Stored data entries:
====

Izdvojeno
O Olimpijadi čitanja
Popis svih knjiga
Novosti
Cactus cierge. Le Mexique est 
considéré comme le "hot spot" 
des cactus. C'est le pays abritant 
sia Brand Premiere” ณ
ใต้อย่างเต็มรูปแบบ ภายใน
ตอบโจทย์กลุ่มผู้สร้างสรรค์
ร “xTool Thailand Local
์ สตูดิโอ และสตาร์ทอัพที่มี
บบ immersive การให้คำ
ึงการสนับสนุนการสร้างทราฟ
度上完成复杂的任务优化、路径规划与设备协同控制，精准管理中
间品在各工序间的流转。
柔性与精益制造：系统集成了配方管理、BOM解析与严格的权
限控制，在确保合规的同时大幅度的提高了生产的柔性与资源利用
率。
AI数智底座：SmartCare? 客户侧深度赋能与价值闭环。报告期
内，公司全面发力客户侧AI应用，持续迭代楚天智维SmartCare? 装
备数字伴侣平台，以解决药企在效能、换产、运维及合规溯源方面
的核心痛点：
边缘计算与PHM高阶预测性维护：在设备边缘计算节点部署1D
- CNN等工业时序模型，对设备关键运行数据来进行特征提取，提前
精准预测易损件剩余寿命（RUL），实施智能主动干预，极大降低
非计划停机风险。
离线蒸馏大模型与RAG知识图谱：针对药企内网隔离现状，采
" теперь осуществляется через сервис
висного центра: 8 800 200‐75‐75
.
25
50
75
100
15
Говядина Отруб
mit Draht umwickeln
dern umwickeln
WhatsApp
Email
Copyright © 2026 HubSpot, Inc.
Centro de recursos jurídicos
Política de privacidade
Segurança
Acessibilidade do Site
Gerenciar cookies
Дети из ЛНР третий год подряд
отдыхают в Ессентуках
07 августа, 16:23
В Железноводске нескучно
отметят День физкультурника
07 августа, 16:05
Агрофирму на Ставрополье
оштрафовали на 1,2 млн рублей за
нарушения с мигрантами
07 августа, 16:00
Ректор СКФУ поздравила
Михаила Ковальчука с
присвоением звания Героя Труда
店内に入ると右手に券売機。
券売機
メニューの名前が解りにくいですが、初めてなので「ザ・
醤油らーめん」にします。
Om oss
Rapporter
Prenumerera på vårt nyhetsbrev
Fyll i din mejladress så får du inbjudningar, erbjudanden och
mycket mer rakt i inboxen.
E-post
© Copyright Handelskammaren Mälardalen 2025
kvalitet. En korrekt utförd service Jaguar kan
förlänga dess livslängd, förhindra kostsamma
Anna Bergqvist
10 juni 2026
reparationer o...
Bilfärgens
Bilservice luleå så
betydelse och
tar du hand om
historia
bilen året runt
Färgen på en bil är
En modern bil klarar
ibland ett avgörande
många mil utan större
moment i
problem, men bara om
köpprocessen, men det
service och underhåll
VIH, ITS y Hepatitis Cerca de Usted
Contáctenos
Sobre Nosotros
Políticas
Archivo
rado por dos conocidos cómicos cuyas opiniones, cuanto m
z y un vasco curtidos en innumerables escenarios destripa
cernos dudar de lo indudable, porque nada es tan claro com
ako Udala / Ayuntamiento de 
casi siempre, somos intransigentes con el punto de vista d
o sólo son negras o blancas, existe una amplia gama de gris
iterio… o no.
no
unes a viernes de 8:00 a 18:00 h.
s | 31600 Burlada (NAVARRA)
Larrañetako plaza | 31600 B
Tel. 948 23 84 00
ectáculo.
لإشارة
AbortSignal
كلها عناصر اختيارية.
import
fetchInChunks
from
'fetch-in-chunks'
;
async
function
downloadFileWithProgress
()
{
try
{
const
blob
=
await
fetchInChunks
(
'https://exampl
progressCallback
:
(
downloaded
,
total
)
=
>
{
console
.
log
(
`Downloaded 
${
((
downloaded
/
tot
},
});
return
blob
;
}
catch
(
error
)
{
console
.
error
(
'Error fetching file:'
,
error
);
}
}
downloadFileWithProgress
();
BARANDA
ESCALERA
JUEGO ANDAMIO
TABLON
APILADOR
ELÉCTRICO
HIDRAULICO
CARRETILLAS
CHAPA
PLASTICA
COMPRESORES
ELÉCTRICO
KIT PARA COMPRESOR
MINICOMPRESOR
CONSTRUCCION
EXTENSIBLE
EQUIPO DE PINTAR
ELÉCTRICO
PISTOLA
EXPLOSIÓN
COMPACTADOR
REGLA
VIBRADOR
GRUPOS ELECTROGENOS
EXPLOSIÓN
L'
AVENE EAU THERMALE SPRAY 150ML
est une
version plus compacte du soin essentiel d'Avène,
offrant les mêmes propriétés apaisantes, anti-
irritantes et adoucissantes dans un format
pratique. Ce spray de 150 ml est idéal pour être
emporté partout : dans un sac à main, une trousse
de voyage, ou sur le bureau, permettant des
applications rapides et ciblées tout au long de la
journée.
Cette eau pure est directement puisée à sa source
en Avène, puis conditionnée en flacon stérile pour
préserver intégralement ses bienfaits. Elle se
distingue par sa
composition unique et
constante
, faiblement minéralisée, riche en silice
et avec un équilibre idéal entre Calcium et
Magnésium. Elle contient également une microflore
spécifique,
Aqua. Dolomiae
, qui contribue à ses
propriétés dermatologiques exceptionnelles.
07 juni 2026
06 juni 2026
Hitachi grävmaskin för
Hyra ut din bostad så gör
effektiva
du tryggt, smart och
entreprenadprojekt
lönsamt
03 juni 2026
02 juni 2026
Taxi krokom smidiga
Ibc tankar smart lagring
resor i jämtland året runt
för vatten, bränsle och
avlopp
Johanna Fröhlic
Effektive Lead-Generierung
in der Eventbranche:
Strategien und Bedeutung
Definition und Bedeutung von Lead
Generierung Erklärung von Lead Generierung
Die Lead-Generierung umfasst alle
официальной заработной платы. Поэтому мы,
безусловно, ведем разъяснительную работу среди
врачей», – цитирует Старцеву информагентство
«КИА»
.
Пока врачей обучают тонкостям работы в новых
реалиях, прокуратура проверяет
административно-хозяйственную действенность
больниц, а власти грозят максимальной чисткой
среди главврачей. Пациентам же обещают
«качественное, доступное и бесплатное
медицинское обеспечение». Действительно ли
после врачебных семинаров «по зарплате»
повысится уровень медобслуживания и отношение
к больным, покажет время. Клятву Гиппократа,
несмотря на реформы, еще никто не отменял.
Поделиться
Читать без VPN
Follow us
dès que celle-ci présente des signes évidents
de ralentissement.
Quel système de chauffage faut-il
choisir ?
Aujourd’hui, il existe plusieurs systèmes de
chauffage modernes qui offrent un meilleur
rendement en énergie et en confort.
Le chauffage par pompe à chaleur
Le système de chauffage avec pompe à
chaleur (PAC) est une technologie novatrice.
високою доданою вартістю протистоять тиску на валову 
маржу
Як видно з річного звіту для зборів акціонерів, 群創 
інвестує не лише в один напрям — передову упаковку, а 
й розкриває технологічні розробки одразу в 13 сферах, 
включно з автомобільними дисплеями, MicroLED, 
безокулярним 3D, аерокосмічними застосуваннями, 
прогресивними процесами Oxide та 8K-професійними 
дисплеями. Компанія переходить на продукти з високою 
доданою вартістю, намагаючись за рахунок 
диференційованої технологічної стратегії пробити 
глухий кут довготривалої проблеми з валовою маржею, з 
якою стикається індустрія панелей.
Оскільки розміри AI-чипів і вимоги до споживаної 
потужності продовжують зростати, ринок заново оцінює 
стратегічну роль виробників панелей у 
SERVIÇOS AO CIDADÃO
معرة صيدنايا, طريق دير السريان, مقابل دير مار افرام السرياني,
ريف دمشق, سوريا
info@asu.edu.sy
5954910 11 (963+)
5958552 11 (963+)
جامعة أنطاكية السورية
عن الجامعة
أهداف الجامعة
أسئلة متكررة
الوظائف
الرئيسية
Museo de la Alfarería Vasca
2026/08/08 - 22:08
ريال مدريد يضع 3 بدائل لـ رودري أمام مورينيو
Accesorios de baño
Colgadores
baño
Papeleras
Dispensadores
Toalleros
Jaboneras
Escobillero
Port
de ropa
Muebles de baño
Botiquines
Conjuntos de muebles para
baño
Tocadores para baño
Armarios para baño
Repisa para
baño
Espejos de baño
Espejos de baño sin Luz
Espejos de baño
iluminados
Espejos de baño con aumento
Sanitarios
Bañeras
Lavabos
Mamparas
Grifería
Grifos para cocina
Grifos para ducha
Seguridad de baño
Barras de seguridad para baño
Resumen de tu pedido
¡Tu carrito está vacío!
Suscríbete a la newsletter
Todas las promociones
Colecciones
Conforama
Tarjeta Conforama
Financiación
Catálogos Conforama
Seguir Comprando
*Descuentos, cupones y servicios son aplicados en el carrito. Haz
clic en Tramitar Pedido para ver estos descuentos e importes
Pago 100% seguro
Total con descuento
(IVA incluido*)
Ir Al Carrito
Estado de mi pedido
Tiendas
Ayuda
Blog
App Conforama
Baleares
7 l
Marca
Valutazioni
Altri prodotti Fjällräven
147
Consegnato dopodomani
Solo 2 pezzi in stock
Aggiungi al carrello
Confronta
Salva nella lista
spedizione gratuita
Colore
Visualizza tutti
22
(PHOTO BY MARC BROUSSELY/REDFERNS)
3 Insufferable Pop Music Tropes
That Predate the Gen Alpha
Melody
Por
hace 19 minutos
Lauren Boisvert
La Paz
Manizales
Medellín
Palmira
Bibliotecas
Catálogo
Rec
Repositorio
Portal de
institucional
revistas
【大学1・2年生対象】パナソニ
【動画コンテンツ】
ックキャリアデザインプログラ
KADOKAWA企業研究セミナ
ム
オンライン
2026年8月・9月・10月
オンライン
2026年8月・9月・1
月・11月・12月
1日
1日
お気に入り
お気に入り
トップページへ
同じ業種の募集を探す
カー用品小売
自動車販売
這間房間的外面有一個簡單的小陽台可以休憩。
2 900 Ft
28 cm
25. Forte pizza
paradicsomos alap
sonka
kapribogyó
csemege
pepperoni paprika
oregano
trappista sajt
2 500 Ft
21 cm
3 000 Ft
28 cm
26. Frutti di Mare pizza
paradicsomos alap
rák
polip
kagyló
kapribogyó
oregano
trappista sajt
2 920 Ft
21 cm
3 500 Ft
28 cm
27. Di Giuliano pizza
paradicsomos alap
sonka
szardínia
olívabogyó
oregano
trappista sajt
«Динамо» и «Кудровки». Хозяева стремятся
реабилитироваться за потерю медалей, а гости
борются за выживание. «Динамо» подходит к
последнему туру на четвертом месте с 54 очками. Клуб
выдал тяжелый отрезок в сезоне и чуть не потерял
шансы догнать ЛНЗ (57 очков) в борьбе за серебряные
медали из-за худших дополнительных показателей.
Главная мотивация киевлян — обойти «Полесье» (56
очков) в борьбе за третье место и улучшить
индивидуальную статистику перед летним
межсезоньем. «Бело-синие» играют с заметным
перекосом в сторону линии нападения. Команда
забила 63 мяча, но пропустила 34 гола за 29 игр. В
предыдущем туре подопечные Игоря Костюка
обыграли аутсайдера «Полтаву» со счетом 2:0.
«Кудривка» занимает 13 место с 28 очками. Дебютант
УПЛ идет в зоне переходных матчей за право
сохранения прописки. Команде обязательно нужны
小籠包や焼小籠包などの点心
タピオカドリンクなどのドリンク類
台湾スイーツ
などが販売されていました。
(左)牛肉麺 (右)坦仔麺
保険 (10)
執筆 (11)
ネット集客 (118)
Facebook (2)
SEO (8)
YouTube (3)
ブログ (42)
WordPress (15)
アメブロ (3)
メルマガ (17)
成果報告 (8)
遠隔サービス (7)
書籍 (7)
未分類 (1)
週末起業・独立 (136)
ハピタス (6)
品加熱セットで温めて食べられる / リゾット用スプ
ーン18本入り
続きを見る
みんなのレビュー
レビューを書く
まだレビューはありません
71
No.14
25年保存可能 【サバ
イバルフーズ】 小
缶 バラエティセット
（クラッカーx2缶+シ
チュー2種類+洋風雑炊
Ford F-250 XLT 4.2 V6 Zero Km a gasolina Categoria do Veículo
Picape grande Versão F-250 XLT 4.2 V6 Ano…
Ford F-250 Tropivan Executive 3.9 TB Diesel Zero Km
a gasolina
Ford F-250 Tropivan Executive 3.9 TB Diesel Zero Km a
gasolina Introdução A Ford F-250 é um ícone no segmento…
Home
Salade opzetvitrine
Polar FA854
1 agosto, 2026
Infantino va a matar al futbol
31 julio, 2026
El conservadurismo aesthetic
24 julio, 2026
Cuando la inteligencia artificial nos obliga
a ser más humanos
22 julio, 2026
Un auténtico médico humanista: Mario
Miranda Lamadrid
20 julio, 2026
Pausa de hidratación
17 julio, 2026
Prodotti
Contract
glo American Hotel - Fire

====

Of the lines above, extract only those from the line with "O Olimpijadi čitanja" to the line with "บบ immersive การให้คำ", both included, exactly as written.

■ **Expected answer**:
O Olimpijadi čitanja
Popis svih knjiga
Novosti
Cactus cierge. Le Mexique est 
considéré comme le "hot spot" 
des cactus. C'est le pays abritant 
sia Brand Premiere” ณ
ใต้อย่างเต็มรูปแบบ ภายใน
ตอบโจทย์กลุ่มผู้สร้างสรรค์
ร “xTool Thailand Local
์ สตูดิโอ และสตาร์ทอัพที่มี
บบ immersive การให้คำ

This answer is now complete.